Data records:
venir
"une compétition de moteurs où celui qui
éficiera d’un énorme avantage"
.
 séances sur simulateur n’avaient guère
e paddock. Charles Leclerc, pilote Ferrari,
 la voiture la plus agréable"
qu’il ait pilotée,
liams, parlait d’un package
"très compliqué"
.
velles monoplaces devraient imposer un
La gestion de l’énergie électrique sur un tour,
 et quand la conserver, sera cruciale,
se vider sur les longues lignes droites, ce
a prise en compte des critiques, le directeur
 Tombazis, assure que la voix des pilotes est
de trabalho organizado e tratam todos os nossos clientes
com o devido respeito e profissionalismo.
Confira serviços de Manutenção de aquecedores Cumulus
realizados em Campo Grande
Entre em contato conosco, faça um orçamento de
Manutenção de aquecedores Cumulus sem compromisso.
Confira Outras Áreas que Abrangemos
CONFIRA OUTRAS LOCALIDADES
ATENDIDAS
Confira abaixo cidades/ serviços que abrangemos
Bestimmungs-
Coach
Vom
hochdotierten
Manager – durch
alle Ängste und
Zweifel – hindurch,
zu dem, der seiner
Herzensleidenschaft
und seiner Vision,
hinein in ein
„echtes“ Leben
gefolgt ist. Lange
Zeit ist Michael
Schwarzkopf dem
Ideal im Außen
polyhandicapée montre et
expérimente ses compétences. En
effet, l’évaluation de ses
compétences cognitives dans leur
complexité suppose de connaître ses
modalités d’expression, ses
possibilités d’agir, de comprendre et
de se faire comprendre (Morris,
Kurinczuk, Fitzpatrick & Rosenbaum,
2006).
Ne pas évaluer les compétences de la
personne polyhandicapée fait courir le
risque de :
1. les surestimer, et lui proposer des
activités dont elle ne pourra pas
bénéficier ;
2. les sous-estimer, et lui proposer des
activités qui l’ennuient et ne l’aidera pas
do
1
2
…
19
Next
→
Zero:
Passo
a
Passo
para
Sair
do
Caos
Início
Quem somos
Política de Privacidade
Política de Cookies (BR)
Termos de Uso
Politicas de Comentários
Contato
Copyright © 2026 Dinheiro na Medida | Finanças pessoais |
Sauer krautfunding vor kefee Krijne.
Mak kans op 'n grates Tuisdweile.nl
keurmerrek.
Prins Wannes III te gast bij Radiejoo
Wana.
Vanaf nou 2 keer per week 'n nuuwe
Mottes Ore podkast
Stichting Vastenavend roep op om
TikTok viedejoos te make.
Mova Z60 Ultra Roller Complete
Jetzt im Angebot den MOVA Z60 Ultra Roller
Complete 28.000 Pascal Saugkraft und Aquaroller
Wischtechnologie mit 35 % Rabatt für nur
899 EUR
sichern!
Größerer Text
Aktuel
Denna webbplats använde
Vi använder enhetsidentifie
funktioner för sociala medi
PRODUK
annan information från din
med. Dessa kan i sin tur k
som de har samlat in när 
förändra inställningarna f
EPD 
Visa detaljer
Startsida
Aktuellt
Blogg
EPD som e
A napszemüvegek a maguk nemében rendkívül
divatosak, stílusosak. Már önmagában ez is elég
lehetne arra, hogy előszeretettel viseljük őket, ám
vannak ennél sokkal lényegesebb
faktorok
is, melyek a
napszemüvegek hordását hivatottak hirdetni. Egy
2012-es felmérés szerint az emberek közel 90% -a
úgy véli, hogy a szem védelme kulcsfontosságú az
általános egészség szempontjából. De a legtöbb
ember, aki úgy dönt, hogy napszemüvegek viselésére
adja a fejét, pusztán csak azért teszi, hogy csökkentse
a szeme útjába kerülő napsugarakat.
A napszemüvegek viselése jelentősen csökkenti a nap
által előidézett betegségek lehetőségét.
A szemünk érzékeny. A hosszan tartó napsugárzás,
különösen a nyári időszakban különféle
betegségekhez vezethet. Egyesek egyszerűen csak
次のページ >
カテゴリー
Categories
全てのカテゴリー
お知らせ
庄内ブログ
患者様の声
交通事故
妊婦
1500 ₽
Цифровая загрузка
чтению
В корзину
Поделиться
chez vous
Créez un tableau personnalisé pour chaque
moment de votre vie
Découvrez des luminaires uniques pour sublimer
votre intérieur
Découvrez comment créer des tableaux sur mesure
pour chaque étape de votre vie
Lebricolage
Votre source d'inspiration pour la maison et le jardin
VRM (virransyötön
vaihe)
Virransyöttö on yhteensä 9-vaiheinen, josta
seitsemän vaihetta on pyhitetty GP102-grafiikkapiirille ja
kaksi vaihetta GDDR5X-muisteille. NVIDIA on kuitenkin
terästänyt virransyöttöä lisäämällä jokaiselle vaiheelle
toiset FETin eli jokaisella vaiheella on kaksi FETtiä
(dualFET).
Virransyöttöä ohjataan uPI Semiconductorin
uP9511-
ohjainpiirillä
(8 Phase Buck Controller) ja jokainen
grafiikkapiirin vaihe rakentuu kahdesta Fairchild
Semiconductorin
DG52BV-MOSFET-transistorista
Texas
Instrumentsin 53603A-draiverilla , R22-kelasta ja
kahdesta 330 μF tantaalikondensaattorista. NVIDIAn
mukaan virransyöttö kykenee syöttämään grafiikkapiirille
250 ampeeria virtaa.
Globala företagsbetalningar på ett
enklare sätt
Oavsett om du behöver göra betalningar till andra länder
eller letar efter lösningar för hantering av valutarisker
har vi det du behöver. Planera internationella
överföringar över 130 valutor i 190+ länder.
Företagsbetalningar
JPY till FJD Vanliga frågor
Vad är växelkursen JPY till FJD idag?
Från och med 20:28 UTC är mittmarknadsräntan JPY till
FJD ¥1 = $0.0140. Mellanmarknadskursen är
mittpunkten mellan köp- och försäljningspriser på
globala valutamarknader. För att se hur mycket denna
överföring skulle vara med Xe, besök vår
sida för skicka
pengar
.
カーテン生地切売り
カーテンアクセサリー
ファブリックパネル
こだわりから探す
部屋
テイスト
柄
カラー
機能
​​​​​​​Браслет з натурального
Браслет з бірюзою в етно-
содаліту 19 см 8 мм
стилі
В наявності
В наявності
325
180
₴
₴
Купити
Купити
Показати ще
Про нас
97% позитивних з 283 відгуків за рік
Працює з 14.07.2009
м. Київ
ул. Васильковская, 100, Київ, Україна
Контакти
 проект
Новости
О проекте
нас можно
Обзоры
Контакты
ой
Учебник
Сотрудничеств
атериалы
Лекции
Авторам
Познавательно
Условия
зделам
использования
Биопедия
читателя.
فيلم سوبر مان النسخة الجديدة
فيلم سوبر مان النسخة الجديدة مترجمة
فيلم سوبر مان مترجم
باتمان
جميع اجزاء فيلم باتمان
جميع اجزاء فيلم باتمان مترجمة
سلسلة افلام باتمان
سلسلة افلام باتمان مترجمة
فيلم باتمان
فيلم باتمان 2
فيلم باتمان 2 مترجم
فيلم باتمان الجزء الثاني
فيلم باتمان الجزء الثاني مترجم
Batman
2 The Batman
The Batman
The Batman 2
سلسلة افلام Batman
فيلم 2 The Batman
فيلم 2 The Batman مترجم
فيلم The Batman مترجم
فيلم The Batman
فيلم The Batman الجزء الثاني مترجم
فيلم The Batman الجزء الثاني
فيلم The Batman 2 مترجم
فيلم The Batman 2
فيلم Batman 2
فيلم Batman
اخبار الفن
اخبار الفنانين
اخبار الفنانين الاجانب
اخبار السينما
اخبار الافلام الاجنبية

Assignment: Please count the lines of the material above that contain "comprendre", and give only the number.

Answer space: 2